Task requirements
Your task is to transcribe all the entries exactly, excluding pictures.

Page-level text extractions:
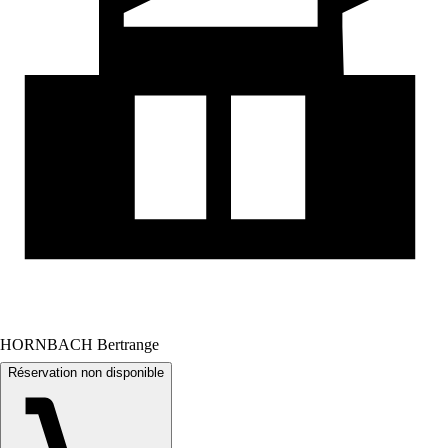
HORNBACH Bertrange
Réservation non disponible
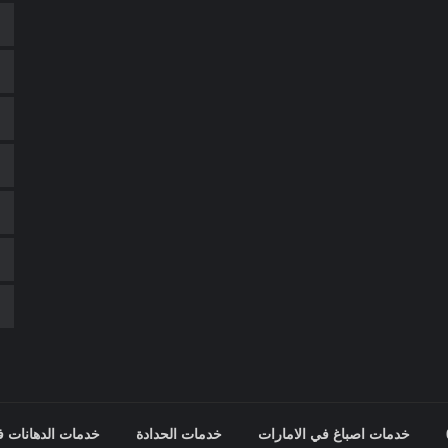
خدمات اصباغ في الامارات
خدمات الحدادة
خدمات الدهانات ف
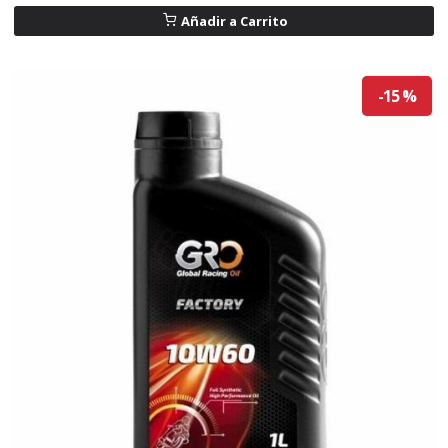
Añadir a Carrito
-15 %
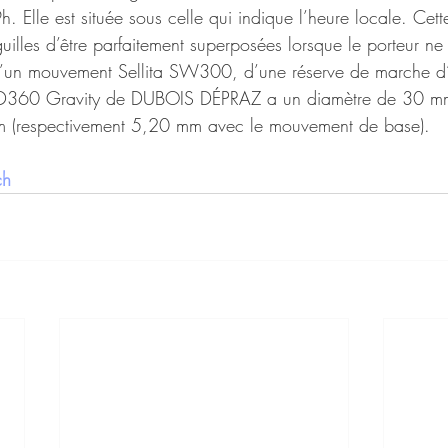
h. Elle est située sous celle qui indique l’heure locale. Cet
uilles d’être parfaitement superposées lorsque le porteur n
d’un mouvement Sellita SW300, d’une réserve de marche d
DD360 Gravity de DUBOIS DÉPRAZ a un diamètre de 30 mm
 (respectivement 5,20 mm avec le mouvement de base).
ch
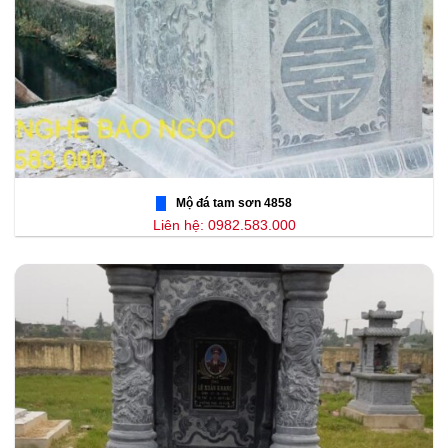
Mộ đá tam sơn 4858
Liên hệ: 0982.583.000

Finished task
HORNBACH Bertrange
Réservation non disponible
خدمات اصباغ في الامارات
خدمات الحدادة
خدمات الدهانات ف
Añadir a Carrito
-15 %
h. Elle est située sous celle qui indique l’heure locale. Cet
uilles d’être parfaitement superposées lorsque le porteur n
d’un mouvement Sellita SW300, d’une réserve de marche d
DD360 Gravity de DUBOIS DÉPRAZ a un diamètre de 30 mm
 (respectivement 5,20 mm avec le mouvement de base).
ch
Mộ đá tam sơn 4858
Liên hệ: 0982.583.000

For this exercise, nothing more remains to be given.